Image from iStockPhoto/ijeab
By Jayajyoti Sengupta, Head, Asia Pacific, Cognizant
IoT is already influencing the latest wave of digital transformation, or Digital 2.0. Banking, Financial Services and Insurance (BFSI) organizations need to work quickly to leverage IoT technology and reap its benefits. At the same time, business leaders will need to drive IoT development in tandem with data security and privacy, especially since the quantum and value of data is rapidly increasing across the banking value chain.
IoT is becoming increasingly commercialized and mainstreamed, making it easier for BFSIs to leverage the technology to meet consumer demand for digitally-enabled services. The end result will be richer, curated customer experiences across multiple touchpoints.
IoT driving big and thick data
The key benefit of integrating IoT devices into the workflows and digital business models of BFSIs is in the generation of big data and thick data. “Thick data” here refers to ethnographic and human behavioural data.

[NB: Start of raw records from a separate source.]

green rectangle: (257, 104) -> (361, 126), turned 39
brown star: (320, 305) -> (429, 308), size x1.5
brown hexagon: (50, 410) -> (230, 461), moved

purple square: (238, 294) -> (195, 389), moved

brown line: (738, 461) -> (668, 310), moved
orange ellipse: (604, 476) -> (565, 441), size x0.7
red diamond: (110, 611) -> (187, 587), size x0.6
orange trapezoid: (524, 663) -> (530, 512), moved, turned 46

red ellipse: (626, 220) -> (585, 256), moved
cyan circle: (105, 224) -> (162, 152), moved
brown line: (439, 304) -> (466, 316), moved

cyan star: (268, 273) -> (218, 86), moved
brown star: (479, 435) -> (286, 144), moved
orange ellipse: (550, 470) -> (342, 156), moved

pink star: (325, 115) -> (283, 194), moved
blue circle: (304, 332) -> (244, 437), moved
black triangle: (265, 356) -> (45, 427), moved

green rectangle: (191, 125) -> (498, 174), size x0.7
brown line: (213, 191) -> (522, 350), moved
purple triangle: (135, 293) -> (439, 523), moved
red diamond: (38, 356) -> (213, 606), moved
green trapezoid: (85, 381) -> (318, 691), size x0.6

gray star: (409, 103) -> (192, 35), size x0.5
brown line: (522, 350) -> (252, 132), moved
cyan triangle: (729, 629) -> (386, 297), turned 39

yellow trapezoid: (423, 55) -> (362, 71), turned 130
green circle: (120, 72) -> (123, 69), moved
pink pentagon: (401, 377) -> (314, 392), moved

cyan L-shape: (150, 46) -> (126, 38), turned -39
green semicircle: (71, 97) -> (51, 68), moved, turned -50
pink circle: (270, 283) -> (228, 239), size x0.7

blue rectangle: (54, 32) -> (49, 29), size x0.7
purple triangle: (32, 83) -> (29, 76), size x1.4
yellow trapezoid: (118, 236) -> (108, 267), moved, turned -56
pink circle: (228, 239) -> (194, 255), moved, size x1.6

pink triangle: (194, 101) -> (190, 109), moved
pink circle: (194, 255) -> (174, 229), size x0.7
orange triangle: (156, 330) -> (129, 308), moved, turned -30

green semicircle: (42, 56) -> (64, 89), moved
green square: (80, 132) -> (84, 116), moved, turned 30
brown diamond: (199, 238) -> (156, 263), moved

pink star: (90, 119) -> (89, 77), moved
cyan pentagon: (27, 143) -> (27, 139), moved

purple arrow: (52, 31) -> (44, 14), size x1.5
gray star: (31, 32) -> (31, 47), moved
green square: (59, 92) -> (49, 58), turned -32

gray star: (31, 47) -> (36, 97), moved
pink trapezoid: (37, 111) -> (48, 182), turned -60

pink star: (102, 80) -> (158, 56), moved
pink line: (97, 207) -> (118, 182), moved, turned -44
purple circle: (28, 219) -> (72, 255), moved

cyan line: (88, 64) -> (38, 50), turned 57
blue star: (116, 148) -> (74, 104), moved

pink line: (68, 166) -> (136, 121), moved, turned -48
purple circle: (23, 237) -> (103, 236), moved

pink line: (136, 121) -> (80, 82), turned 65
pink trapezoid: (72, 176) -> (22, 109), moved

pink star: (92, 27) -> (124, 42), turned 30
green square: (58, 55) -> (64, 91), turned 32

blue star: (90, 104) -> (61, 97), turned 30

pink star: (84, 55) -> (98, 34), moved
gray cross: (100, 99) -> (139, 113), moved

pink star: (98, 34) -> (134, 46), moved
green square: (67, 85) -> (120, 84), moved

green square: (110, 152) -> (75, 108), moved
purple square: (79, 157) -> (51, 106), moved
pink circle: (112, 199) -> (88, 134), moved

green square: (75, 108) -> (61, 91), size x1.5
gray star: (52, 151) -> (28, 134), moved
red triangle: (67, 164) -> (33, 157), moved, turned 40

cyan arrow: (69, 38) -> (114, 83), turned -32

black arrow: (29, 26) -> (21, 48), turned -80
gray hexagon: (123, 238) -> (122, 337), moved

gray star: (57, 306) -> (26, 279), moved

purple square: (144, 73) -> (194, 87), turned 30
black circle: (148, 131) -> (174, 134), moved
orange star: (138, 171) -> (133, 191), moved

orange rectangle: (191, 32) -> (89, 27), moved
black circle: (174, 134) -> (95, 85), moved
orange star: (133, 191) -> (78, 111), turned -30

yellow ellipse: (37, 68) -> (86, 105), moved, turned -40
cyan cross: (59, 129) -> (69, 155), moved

In combination with AI-driven analytics and machine learning algorithms, big and thick data can be combined to reveal deeper insights into customer intent and needs. This will lead to micro-segmented customer groups that can be more specifically targeted to make their experiences even more personalized.
We’re already seeing sustained experimentation and value discovery around such IoT applications. For example, a major credit card network working with Cognizant is using geolocation (mobile data) and other sensors (biometric) in credit and debit card transactions to enhance security.
Additionally, BFSIs can adopt “platform thinking” that provide value-added, one-stop experiences for customers. For example, smart car IoT data can be shared with insurance providers on open banking platforms to make insurance journeys automated and thus more convenient.
Enter the Internet of Payments
With the growing number of digital payments channels (mobile point of sale, near-field contactless, wearables, etc.) and the surge of smart devices and applications, consumers increasingly expect digital experiences to augment their physical settings. In addition to one-click or type-and-swipe access, consumers look for fast, convenient, personalized service at every touchpoint.
This presents an opportunity for BFSIs to integrate IoT into payments and consumer banking. This trend of integrating IoT into payments is dubbed the Internet of Payments.
The possibilities are endless with the Internet of Payments. For example, long queues at the cashier can potentially be eradicated. Consumers could use cloud-based apps on smartphones to scan purchases in-store and even pay for items before they enter the store.
Additionally, smart ATMs can also leverage IoT to improve user experiences, boost security, and provide advanced analytical capabilities. New services can include location-based messages or offers, wearables-based customer authentication and even predictive maintenance.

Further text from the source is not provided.